We expect that our hybrid scheme learns more robust features for out-of-distribution (OOD) samples than both generative and discriminative learning since it can combine the merits of the two methods. Specifically, the generative loss is helpful for OOD discrimination because it learns the data distribution directly, and contrastive loss also helps OOD discrimination to some extent because it pulls the representations of similar in-distribution samples together to form a cluster-like structure. To validate our hypothesis, we conduct two types of OOD detection tasks using the representations learned from each objective. First, we consider a supervised OOD detection setting with the OOD detection scores that are computed from class-conditional Gaussian densities [31, 51]: $s(\mathbf{x})_{\textrm{sup}}=\max_{c}\left\{{\mathcal{N}}\left({\tilde{\mathbf{z}}}(\mathbf{x})|\boldsymbol{\mu}_{c},\boldsymbol{\Sigma}_{c}\right)\right\}_{c=1}^{|C|}$ , where ${\tilde{\mathbf{z}}}(\mathbf{x})$ is the representation from $\mathbf{x}$ without projection, $|C|$ is the number of classes, and the parameters $(\boldsymbol{\mu}_{c},\boldsymbol{\Sigma}_{c})$ are estimated from training samples of class $c$ . Second, we consider an unsupervised OOD detection setting where OOD scores are computed by area of high probability region [16] approximated with the magnitude of the score functions, $s(\mathbf{x})_{\textrm{unsup}}=-\left\|\frac{\partial\log p(\mathbf{x})}{\partial\mathbf{x}}\right\|_{2}$ . Since iGPT and GCRL quantize the input space, we cannot exactly compute this gradient with respect to the input image. ³³3Using a stochastic quantization [24] makes it possible to derive the input gradient.. Instead, we compute the gradient with respect the token embedding. Note that SimCLR is not applicable to the unsupervised OOD detection because it does not provide a density.

Figure 3: Distribution of supervised OOD scores of in-distribution (CIFAR10 and ImageNet32) and out-of-distribution (SVHN), where we use the 10M models for CIFAR10 and 76M models for ImageNet32. In case of iGPT, we use the representation extracted from the middle transformer block.
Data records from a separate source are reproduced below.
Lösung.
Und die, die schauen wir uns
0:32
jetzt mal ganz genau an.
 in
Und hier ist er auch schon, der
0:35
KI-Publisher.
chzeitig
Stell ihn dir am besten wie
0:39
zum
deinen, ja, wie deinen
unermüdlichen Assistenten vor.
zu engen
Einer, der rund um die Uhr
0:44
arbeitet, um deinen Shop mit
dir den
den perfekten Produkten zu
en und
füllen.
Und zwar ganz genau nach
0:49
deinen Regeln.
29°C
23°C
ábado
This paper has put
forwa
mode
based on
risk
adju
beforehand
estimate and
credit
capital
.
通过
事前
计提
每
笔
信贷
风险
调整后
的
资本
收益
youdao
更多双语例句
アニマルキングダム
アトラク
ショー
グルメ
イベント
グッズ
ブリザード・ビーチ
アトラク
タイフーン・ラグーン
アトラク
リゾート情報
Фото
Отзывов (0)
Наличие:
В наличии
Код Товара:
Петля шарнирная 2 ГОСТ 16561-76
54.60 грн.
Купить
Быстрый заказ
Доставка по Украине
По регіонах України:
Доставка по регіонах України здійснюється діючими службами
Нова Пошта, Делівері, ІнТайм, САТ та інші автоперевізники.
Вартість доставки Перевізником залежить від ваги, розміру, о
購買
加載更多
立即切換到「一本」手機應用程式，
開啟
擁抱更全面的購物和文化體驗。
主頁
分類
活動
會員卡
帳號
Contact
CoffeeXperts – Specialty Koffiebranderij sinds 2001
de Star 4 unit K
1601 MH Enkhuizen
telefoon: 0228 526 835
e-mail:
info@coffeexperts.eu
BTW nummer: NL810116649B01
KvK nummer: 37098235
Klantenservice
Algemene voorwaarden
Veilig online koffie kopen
Table 5 presents the supervised OOD detection results where GCRL consistently outperforms the baselines in case of SVHN. Since STL-10 is a subset of ImageNet, it may be considered as an in-distribution set. However, we want to report how our approach behaves when a subset of in-distribution sets is given as an OOD dataset. The performance of OOD detection is measured by area under the ROC curve (AUROC), and area under the precision-recall curve (AUPRC) results are placed in Appendix. Figure 3 shows several distributions of $s(\mathbf{x})_{\textrm{sup}}$ of in/out-distribution test samples, supporting the results of Table 5. Table 6 shows the results of the unsupervised OOD detection where GCRL outperforms iGPT. To empirically analyze the reason why GCRL works better than baselines, we visualize the representations learned from each method in a two-dimensional space by $t$ -SNE [49], as shown in Figure 4. We can observe that iGPT is able to discriminate in-distribution and out-of-distribution samples, but the in-distribution samples are not well clustered. On the other hand, SimCLR pulls visually-similar samples together in the embedding space, but it is not able to discriminate in-distribution and out-of-distribution samples. GCRL achieves both in/out discrimination and cluster-like structure.

4.4 Ablation Study

This section includes several additional experiments to support our claims; (a) ablation study on the motivation of network design and low-shot transfer learning, and (b) the regularization effects of a generative loss in GCRL.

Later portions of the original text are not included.